Since invading Ukraine on Feb. 24, Russian troops have occupied Europe’s largest nuclear power plant at Zaporizhzhia and the now defunct plant at Chernobyl, scene of the world’s worst nuclear accident in 1986.
Energoatom CEO Petro Kotin said earlier this month that Russia’s state nuclear company Rosatom had sent officials to the Zaporizhzhia plant to try to take control of it. Rosatom said a “limited number” of its officials were there but denied they had taken operational control.
Calling on the International Atomic Energy Agency (IAEA) to prevent what Ukraine regards as interference by Russian nuclear officials, Kotin said: “(The IAEA) can influence this and they must influence this, and this question will be discussed.”

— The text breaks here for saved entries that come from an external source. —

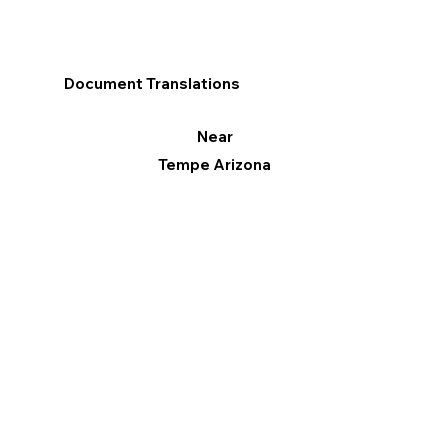
Document Translations
Near
Tempe Arizona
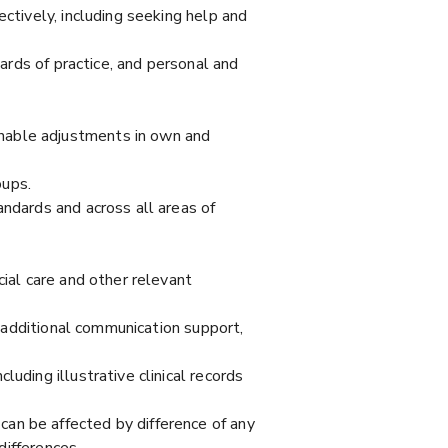
ectively, including seeking help and
dards of practice, and personal and
nable adjustments in own and
oups.
andards and across all areas of
cial care and other relevant
n additional communication support,
uding illustrative clinical records
an be affected by difference of any
differences.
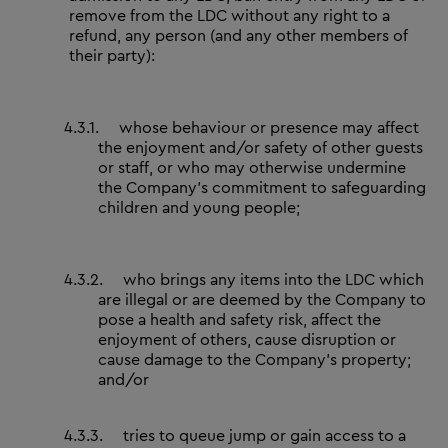
remove from the LDC without any right to a
refund, any person (and any other members of
their party):
4.3.1.
whose behaviour or presence may affect
the enjoyment and/or safety of other guests
or staff, or who may otherwise undermine
the Company’s commitment to safeguarding
children and young people;
4.3.2.
who brings any items into the LDC which
are illegal or are deemed by the Company to
pose a health and safety risk, affect the
enjoyment of others, cause disruption or
cause damage to the Company’s property;
and/or
4.3.3.
tries to queue jump or gain access to a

Kotin was speaking following a meeting in Ukraine on Wednesday with visiting IAEA chief Rafael Grossi.
The IAEA has agreed to establish online monitoring missions to Chernobyl and Zaporizhzhia, Kostin said.
Grossi arrived in Ukraine on Tuesday to start providing assistance, including experts and equipment aimed at keeping nuclear facilities there safe.
Since Russia’s invasion, Grossi has called on both countries to urgently agree a framework to ensure nuclear facilities are safe and secure.
Ukraine has repeatedly expressed safety concerns about Chernobyl and demanded Russian forces occupying the plant pull out of the area.
The Russian military said after capturing the plant that radiation was within normal levels and their actions prevented possible “nuclear provocations” by Ukrainian nationalists. Russia has denied that its forces have put nuclear facilities inside Ukraine at risk.